Labour and Welfare Bureau
- Emblem of the Hong Kong SAR

Agency overview
- Formed: 2007
- Headquarters: 10 & 11//F, West Wing, Central Government Offices, 2 Tim Mei Avenue, Tamar, Hong Kong
- Ministers responsible: Chris Sun, Secretary for Labour and Welfare; Ho Kai-ming, Under Secretary for Labour and Welfare;
- Agency executive: Alice Lau, Permanent Secretary for Labour and Welfare;
- Child agencies: Labour Department; Social Welfare Department; Working Family and Student Financial Assistance Agency;
- Website: http://www.lwb.gov.hk

= Labour and Welfare Bureau =

Policy bureau of the Hong Kong Government

The Labour and Welfare Bureau (勞工及福利局) is a policy bureau of the Government of Hong Kong responsible for employment, labor-development, manpower, human resources management, poverty-reduction, and social welfare in Hong Kong.

The bureau is managed by the Secretary for Labour and Welfare.

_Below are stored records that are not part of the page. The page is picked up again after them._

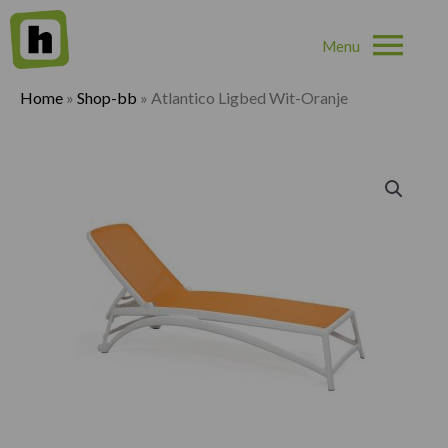
Hoo
Home
»
Shop-bb
»
Atlantico Ligbed Wit-Oranje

==Subordinate departments==
The following public entities are managed by the bureau:

- Labour Department
- Social Welfare Department
- Working Family and Student Financial Assistance Agency

== History ==
In September 2022, the Bureau asked that more than 100 schools and institutions under the Continuing Education Fund (CEF) must safeguard national security.